CALTANISSETTA – Il giudice per le indagini preliminari di Caltanissetta Valentina Balbo ha archiviato l’indagine a carico del medico Antonino Cinà, fedelissimo del boss Totò Rina, accusato di avere avuto un ruolo nella strage di via d’Amelio, costata la vita al giudice Paolo Borsellino e agli agenti della scorta.
Cinà è stato condannato a Palermo a 12 anni di carcere al processo sulla cosiddetta trattativa Stato-mafia. Nel 2019 i pm di Caltanissetta lo indagarono per l’attentato a Borsellino ipotizzando che avesse avuto un ruolo nella decisione di anticipare la strage dovuta al timore che, scoperta la trattativa che pezzi dello Stato avevano avviato con la mafia, il magistrato potesse impedirne il prosieguo.
Secondo il gip, però, dall’indagine non sarebbe emerso nessun elemento utile a concludere che Cinà abbia ricoperto un ruolo di vertice all’interno di cosa nostra tanto da partecipare a decisioni importanti come quelle sugli omicidi eccellenti. Né, a dire del gip, sarebbe stato accertata la partecipazione di Cinà alla riunione che deliberò la strage di via d’Amelio. Il medico era difeso dagli avvocati Giovanni di Benedetto e Federica Folli.
Il processo nasceva dalle dichiarazioni di Massimo Ciancimino. Un percorso di collaborazione, quello del figlio dell’ex sindaco mafioso di Palermo, che il giudice definisce “tormentato e a tratti anomalo”. È stato Ciancimino jr a riferire che Cinà era l’intermediario fra i boss e i rappresentanti delle istituzioni, ai quali avrebbe consegnato il papello, e cioè le richieste avanzate da Totò Riina per fermare le stragi.
Un tassello chiave della ricostruzione dell’accusa sulla Trattativa presuppone che Borsellino avesse scoperto l’esistenza del patto sporco. Non era disposto ad accettarlo e allora i boss decisero di accelerare l’organizzazione della strage di via D’Amelio per eliminare il magistrato.
Giovanni Brusca riferì di avere saputo da Totò Riina che “qualcuno si era fatto sotto”, che le richieste del Papello erano state dichiarate “esose” dagli uomini dello Stato e che dunque “serviva un altro colpetto”. E cioè dopo Giovanni Falcone bisognava ammazzare pure Borsellino.
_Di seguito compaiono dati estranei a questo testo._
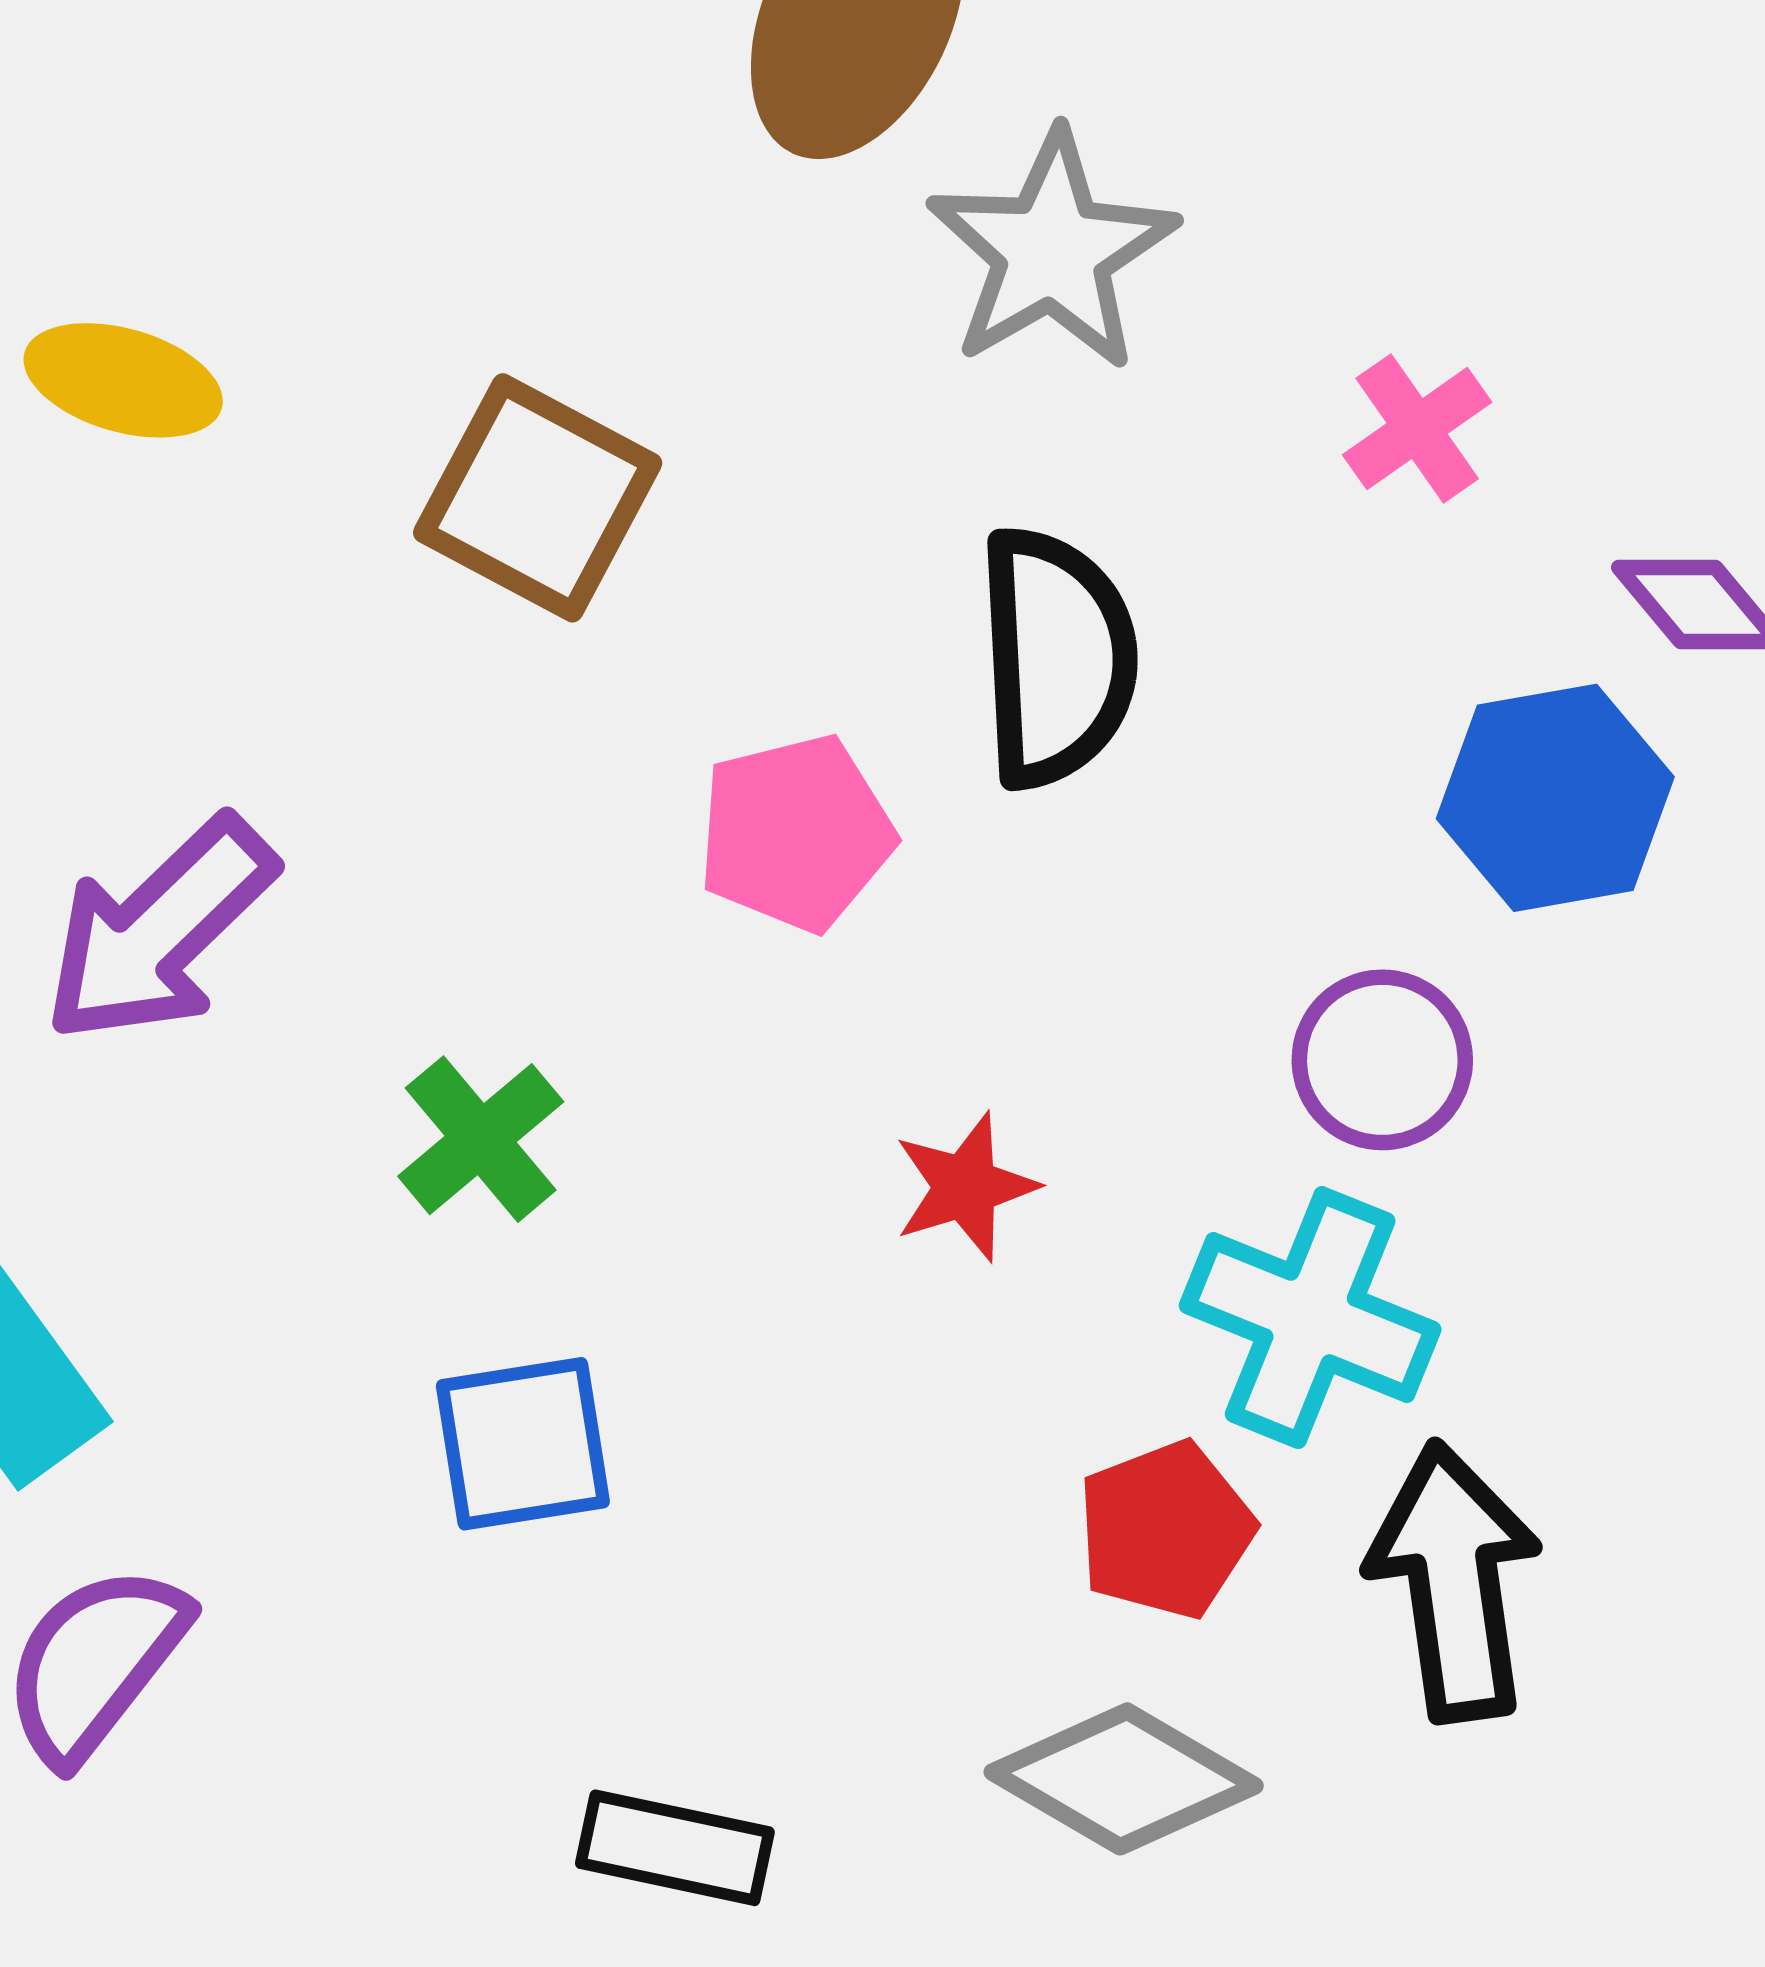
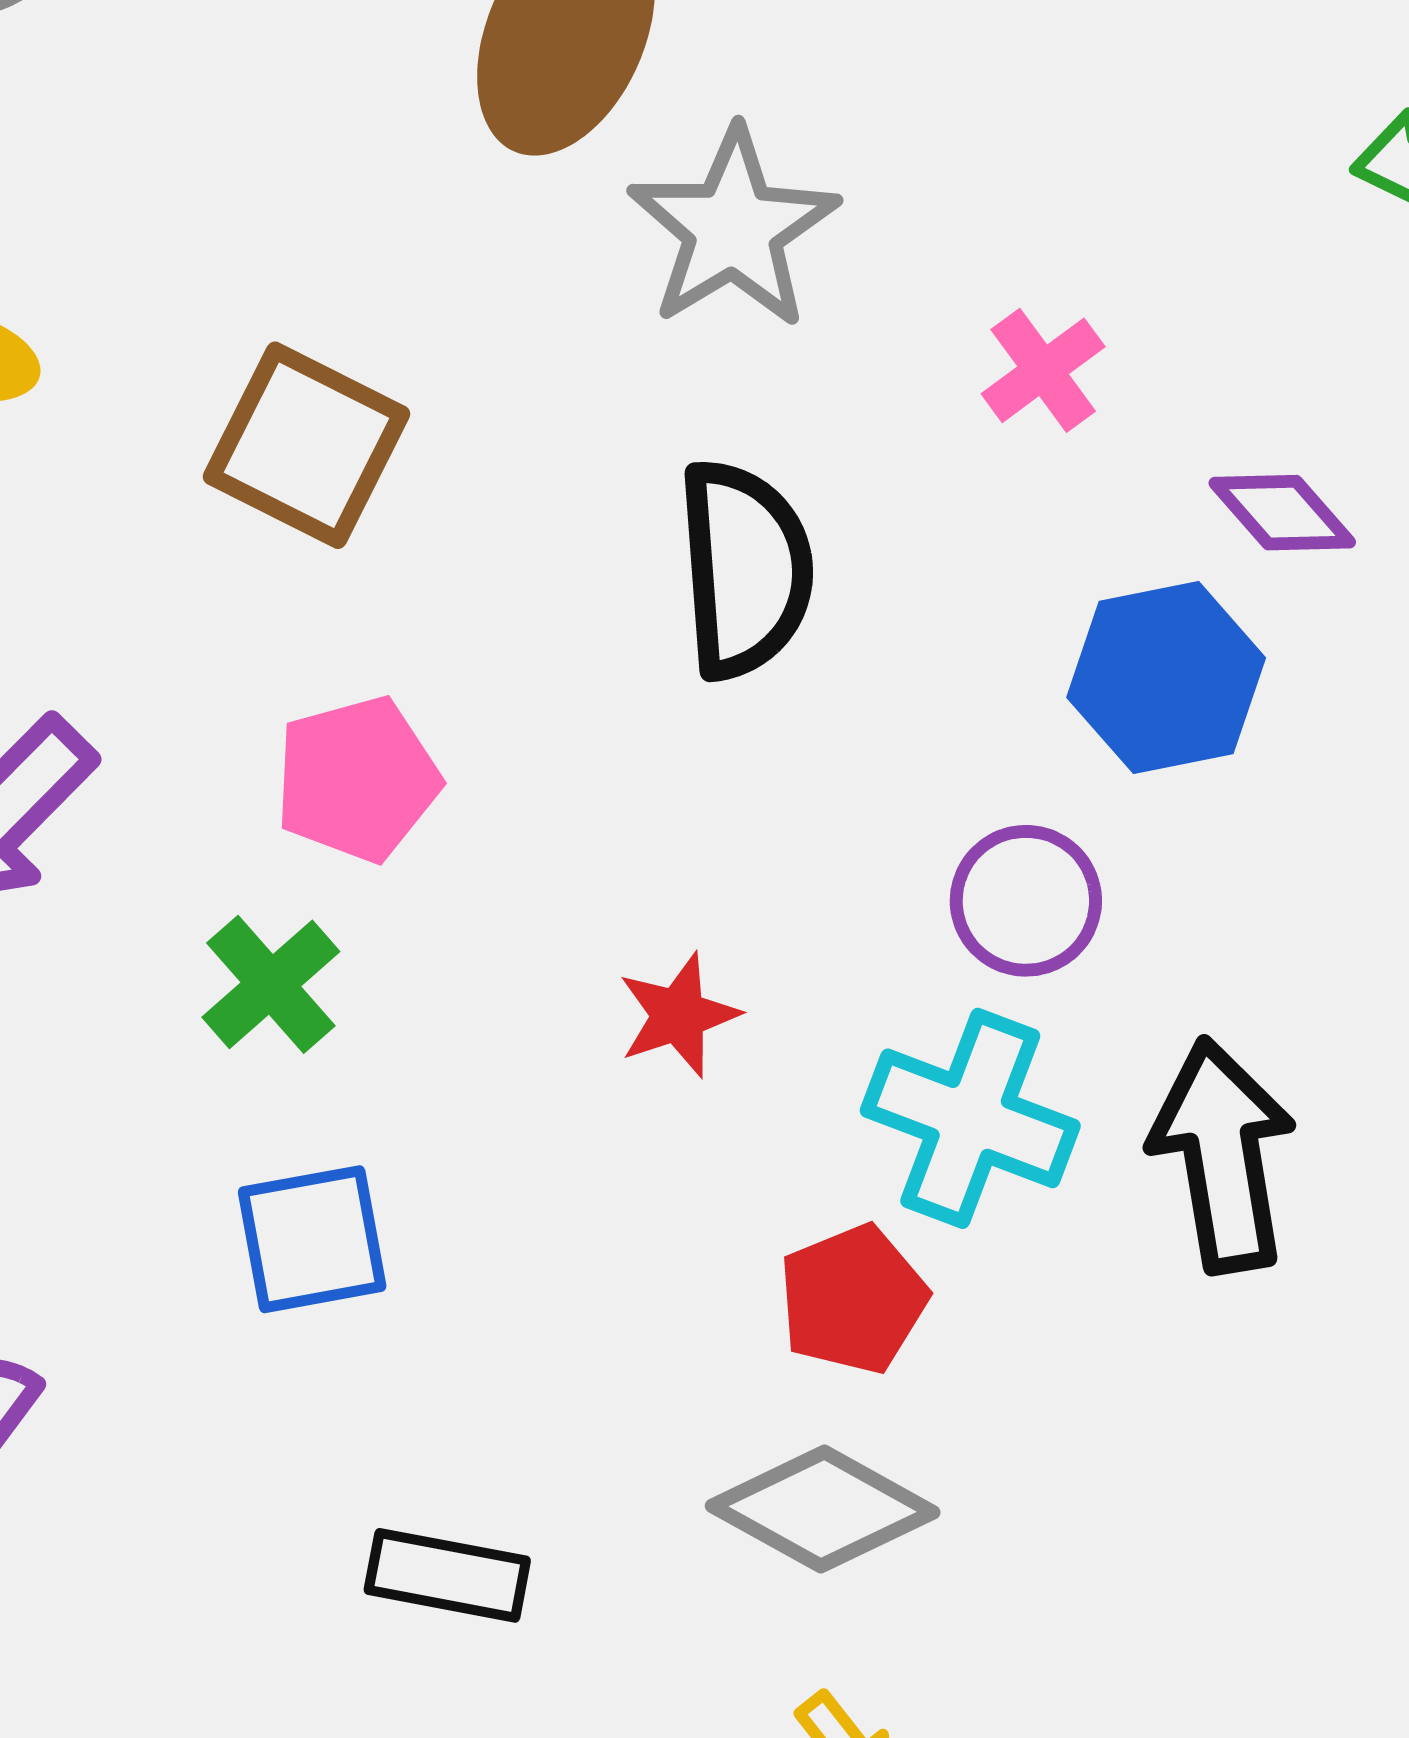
pink pentagon: (796, 833) -> (357, 779), moved
black arrow: (1454, 1582) -> (1223, 1155), moved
Sul punto, però, i pubblici ministeri di Caltanissetta, che hanno sviscerato le vicende della strage di via D’Amelio, fino a radere al suolo i processi basati sulle dichiarazioni dei falsi pentiti, dimostrano di avere un’idea opposta a quella dei colleghi di Palermo.
Infatti scrivono che “può dirsi estremamente chiaro come Brusca abbia collegato solo in maniera deduttiva le considerazioni che gli aveva fatto Riina sull’ostacolo da superare alla persona del dottore Borsellino, deduzione che però allo stato non è assistita da alcun elemento oggettivo in grado di farla assurgere a dignità di prova”.
È un argomento su cui però il giudice Balbo non interviene, “visto che non è compito di questo procedimento anche per le finalità che gli sono proprie porre pietre miliari in ordine ad una tematica sì complessa che ha segnato una delle pagine più oscure l’ultima storia italiana”. Si è concentrata solo sul ruolo di Cinà, per il quale è arrivata l’archiviazione.